I've got to say, nothing gets the blood pressure up quite like an intrusion.  As a bit of background, I was formerly employed as an intrusion analyst at a Managed Service Provider, so I've been through 8 of these at this point.  I've seen these handled poorly, and I've seen them handled well.  A few thoughts on the matter:

- Managing through an IR effort is similar to managing through any business error.  Remain calm. Identify the scope of the issue.  Make a plan to fix it.  Communicate the problem and plan to your customers.  Implement the plan.  Lessons learned.

- First things first, breathe.  You need to act, but you need to resist the urge to speculate as a manager.  Constantly calculate potential scope of the problem in your head, and the potential responses for each scale of issue, but never speak a word about hypotheticals.  The response manager needs to be oozing "this is under control."

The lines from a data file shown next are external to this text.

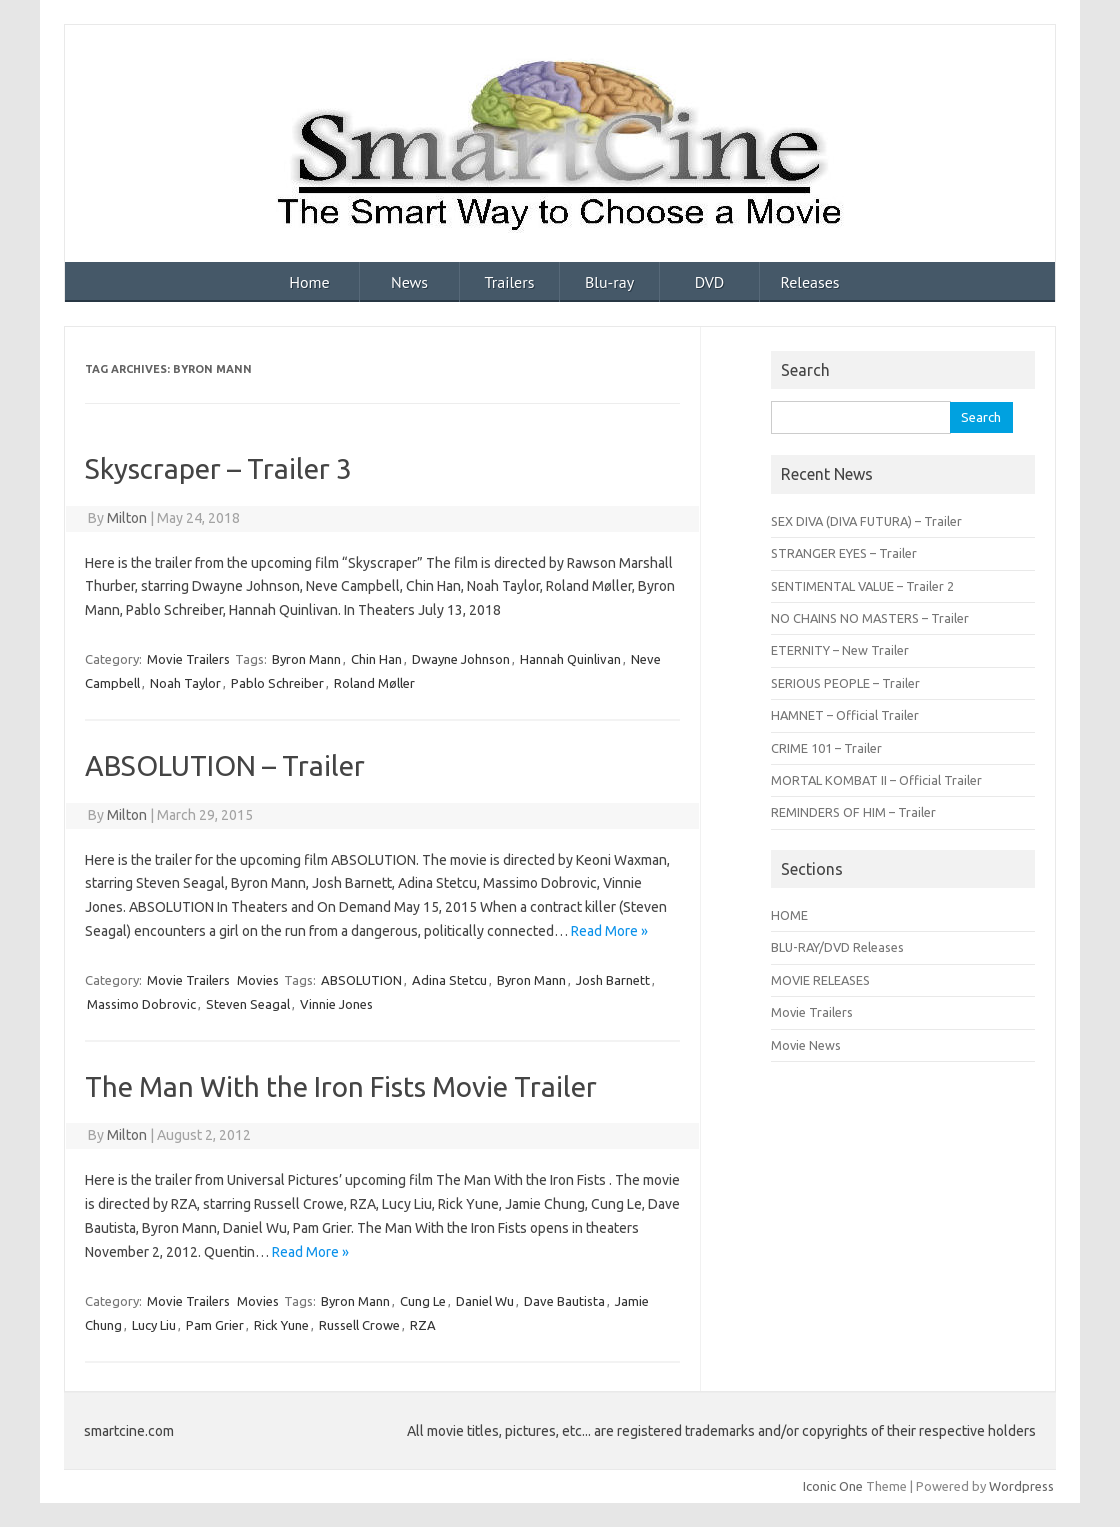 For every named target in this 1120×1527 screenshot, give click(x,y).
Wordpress (1021, 1486)
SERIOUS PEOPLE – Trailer (845, 683)
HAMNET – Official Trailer (845, 715)
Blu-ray (609, 282)
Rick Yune (281, 1325)
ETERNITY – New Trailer (840, 650)
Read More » (609, 931)
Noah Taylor (185, 683)
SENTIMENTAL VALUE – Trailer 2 (862, 586)
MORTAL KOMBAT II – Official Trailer (876, 780)
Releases (809, 282)
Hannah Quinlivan (570, 659)
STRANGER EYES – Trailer (844, 553)
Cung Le (423, 1301)
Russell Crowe (359, 1325)
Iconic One (833, 1486)
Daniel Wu (485, 1301)
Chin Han (376, 659)
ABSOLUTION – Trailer (225, 765)
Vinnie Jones (336, 1004)
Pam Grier (215, 1325)
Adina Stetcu (449, 980)
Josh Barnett (613, 980)
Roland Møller (374, 683)
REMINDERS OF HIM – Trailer (853, 812)
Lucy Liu (154, 1325)
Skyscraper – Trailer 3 (218, 468)
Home (309, 282)
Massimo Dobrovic (141, 1004)
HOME (789, 915)
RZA (423, 1325)
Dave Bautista (564, 1301)
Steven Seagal (248, 1004)
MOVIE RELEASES (820, 980)
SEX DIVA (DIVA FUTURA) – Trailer (866, 521)
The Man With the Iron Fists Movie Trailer (341, 1086)
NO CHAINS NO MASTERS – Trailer (870, 618)
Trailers (510, 282)
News (409, 282)
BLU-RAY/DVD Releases (837, 947)
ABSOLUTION (361, 980)
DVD (710, 282)
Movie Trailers (188, 659)
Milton (127, 518)
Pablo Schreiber (277, 683)
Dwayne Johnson (461, 659)
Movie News (806, 1045)
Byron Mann (306, 659)
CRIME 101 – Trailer (826, 748)
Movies (258, 980) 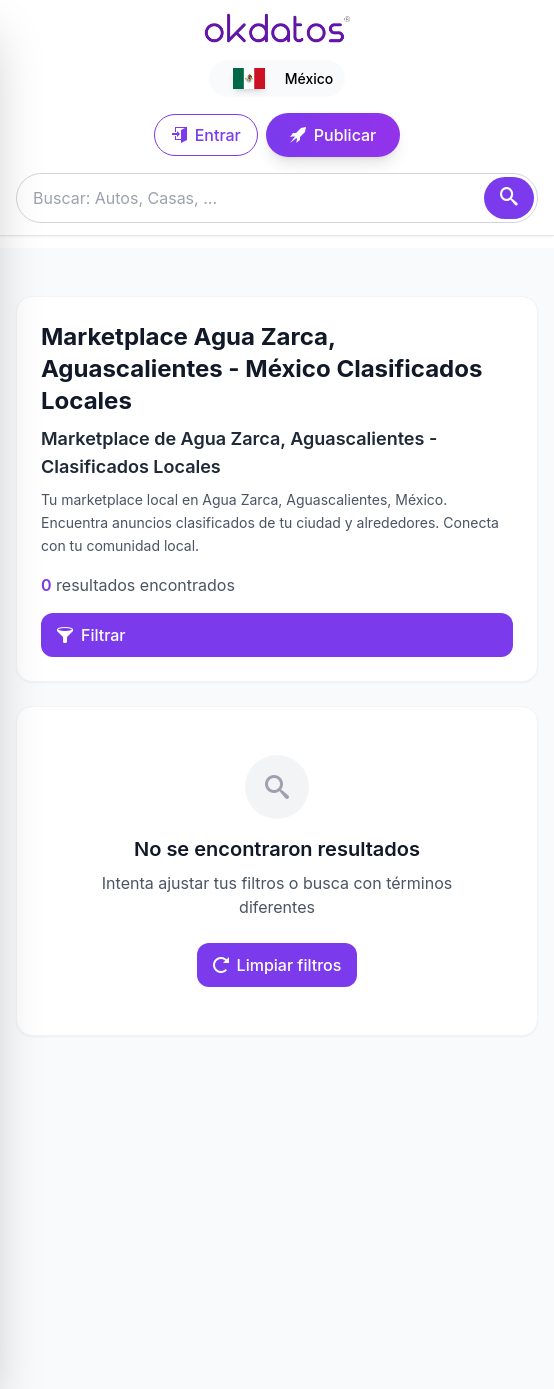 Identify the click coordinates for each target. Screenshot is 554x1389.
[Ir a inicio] (277, 28)
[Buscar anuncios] (277, 198)
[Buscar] (509, 198)
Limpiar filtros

- Clear your plate.  Delegate as much as you can to trusted directs.  You were just tossed a huge ball.

- If you are running the response, status updates to you need to include confidence levels with every bit of information.  You need to know what the best and worst case scenario scopes are at any given moment in the response.  If your security staff is experienced, their guts can be valuable but you need to know what is gut and what is forensically confirmed fact.

- If your security staff isn't experienced, get help.  Much like an infection, you don't want this returning.

- Briefings to stakeholders should be limited to confirmed fact.  I cannot stress this enough.  Let them know that you will tell them when you have the full picture.  This is particularly important so PR staff can communicate to customers once the full story is known.

- Briefings to stakeholders should be short and frequent until a remediation plan is in place, at which time you can move to an update schedule appropriate to the plan.  5 minute updates every hour or every other hour is not out of the question.  Send daily summary emails at EOB.  Intrusions trigger panic, and even small updates make people feel like things are under control.

- Establish who is actively working on the issue, and who is just supporting.  Anyone working on remediation should be in the same location, or at least on a conference call together.  These folks need to constantly be communicating.